Según la Cepal, la economía colombiana tuvo uno de los mejores comportamientos en este año que termina, pues mientras el promedio de crecimiento en América Latina fue del -0,1%, en nuestro país se espera que cierre el año con un 3,2% positivo, por lo que después de algunos países pequeños del Caribe y Panamá, lidera el listado. Buena parte de ese crecimiento se explica por el aumento del consumo de los hogares, lo cual depende igualmente de los ingresos familiares.

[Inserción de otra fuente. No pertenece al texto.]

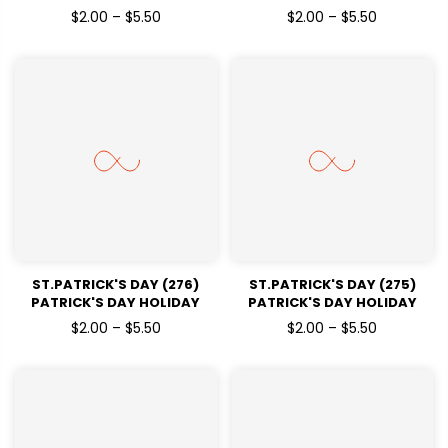
READY TO PRESS DTF
READY TO PRESS DTF
$2.00 – $5.50
$2.00 – $5.50
TRANSFERS
TRANSFERS
ST.PATRICK'S DAY (276)
ST.PATRICK'S DAY (275)
PATRICK'S DAY HOLIDAY
PATRICK'S DAY HOLIDAY
READY TO PRESS DTF
READY TO PRESS DTF
$2.00 – $5.50
$2.00 – $5.50
TRANSFERS
TRANSFERS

El problema delicado de tener un salario mínimo muy alto es que se estimula la informalidad laboral, pues los costos asociados a su pago son muy altos. En Colombia, las prestaciones sociales, el subsidio de transporte, los impuestos a la nómina, como los parafiscales, y otras reglamentaciones hacen que a un empleador le valga más de un 50% adicional al sueldo que reconoce a sus colaboradores. Aparte de las rigideces del sistema en cuanto a terminación de los contratos o jornadas parciales, que se traducen en temor o incapacidad de contratar.

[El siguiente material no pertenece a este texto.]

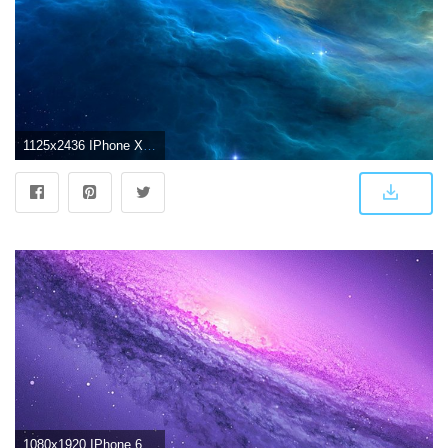
1125x2436 IPhone X 4K Wallpapers
1080x1920 IPhone 6 4K Wallpaper (74+ images)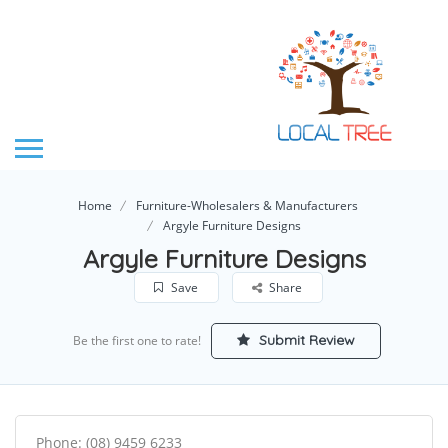
Home
Furniture-Wholesalers & Manufacturers
Argyle Furniture Designs
Argyle Furniture Designs
Save
Share
Submit Review
Be the first one to rate!
Phone: (08) 9459 6233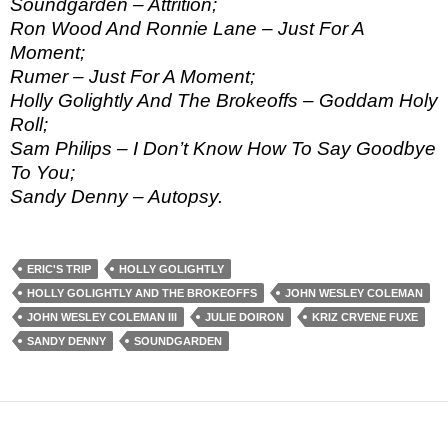
Soundgarden – Attrition;
Ron Wood And Ronnie Lane – Just For A
Moment;
Rumer – Just For A Moment;
Holly Golightly And The Brokeoffs – Goddam Holy
Roll;
Sam Philips – I Don’t Know How To Say Goodbye
To You;
Sandy Denny – Autopsy.
ERIC'S TRIP
HOLLY GOLIGHTLY
HOLLY GOLIGHTLY AND THE BROKEOFFS
JOHN WESLEY COLEMAN
JOHN WESLEY COLEMAN III
JULIE DOIRON
KRIZ CRVENE FUXE
SANDY DENNY
SOUNDGARDEN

En este país casi la mitad de la población económicamente activa trabaja de manera informal, y solo uno de cada cuatro trabajadores cumple con los requisitos para obtener su jubilación, pero tenemos reglas de seguridad industrial y de salud ocupacional que envidian países desarrollados y con pleno empleo. Está bien que se garanticen condiciones seguras a los trabajadores, pero acá se exagera, para no hablar de la forma, muchas veces arbitraria, en que la Unidad de gestión pensional y parafiscales -UGPP- está fiscalizando a los empleadores.
Ojalá se encuentre una fórmula en que no se castigue tanto la generación formal de empleos, que el componente del salario que recibe el empleado sea la mayor parte del costo del empleador y no contribuciones e impuestos que terminan creando burocracias de control que no agregan valor, o corrupción en el peor de los casos.

La discusión del salario mínimo debe centrarse en eso, en el ingreso y la seguridad futura de los trabajadores, y hacerse sobre bases técnicas que garanticen sostenibilidad. La tarea pendiente de mejorar la distribución de la riqueza en este país empieza por una adecuada asignación de los costos laborales en donde realmente deben estar.